The jet-black hair, the thick eyebrows and the clenched jaw were Robinson trademarks. The hair is gray now, and the face is a bit more relaxed. But the voice remains the same. He was so famous in the 1980s that you didn't have to say his full name. "TR" or "Tommy" would suffice. Robinson, for whom I worked for 15 months in 1989-90, calls out a familiar greeting that can't be printed in a family newspaper. Coming from him, it's a term of endearment.

"I'm working harder than I ever have and having more fun," says Robinson, who's dressed in blue jeans and a navy blazer. "Not many people can work as hard as I can at age 75."

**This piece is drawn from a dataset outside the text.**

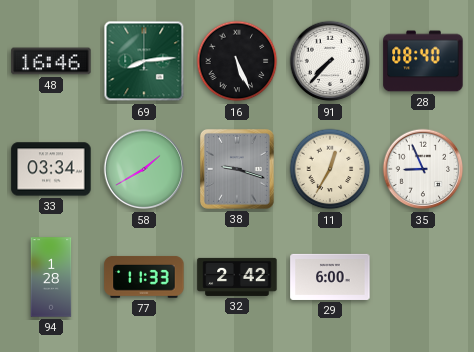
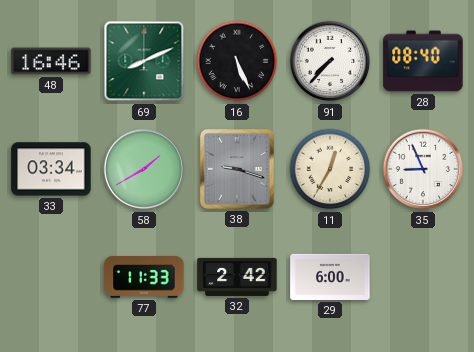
69: 8:14 -> 8:11
94: 1:28 -> none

He calls his consulting firm the Robinson Group and points to his private investigator's license on the wall. His father was a fireman and his mother was a state employee. Robinson grew up in the Rose City neighborhood of North Little Rock with future Dallas Cowboys owner Jerry Jones as a friend. After four years in the U.S. Navy, Robinson began a law enforcement career that saw him serve two stints with the Arkansas State Police and also work for the North Little Rock Police Department, the U.S. Marshals Service (where he was assigned to the American Indian Movement uprising at Wounded Knee in South Dakota), the University of Arkansas for Medical Sciences (where he was director of public safety) and the Jacksonville Police Department (where he was the chief). When Bill Clinton became governor in 1979, he selected Robinson as director of the state Department of Public Safety, which no longer exists. Robinson became sheriff in January 1981.

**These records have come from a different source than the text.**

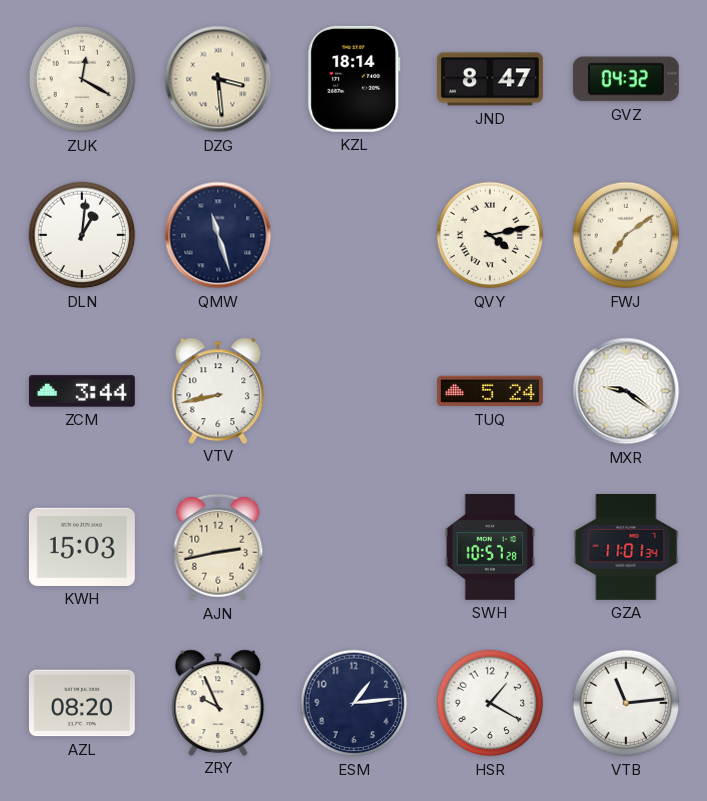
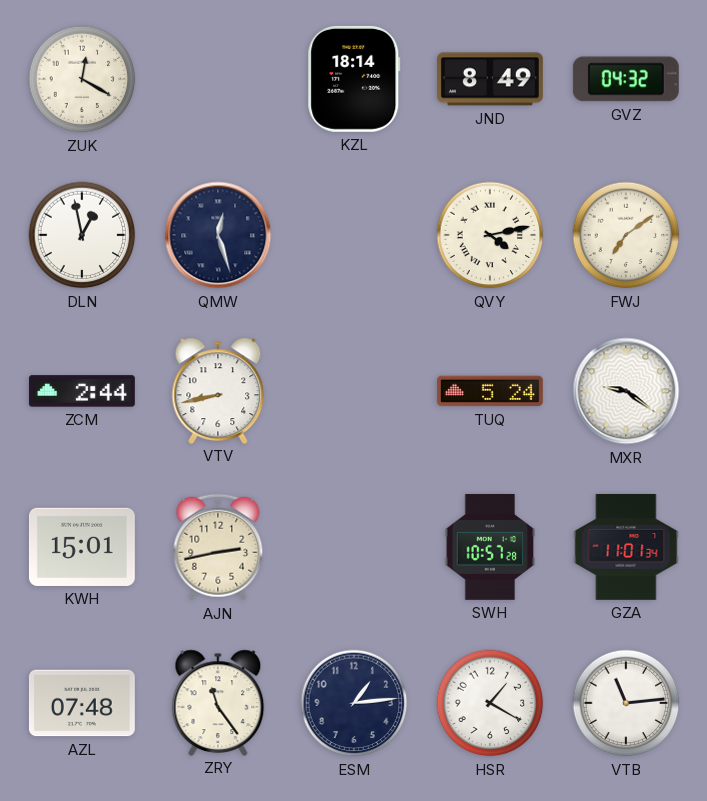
DZG: 3:29 -> none
JND: 8:47 -> 8:49
DLN: 1:01 -> 12:58
QMW: 11:27 -> 12:27
ZCM: 3:44 -> 2:44
KWH: 15:03 -> 15:01
AZL: 08:20 -> 07:48
ZRY: 9:56 -> 11:24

It was during Robinson's four years as sheriff that he became a political phenomenon and media darling. John Robert Starr, the Democrat's mercurial managing editor, wrote seven columns a week in those days, and the columns often focused on the sheriff. Much like ABC's Howard Cosell and boxer Muhammad Ali on the national stage, Starr and Robinson helped make each other famous on the state stage in the 1980s. The newspaper war between the Democrat and Gazette had heated up, and there seemed to be unlimited space for stories about Robinson.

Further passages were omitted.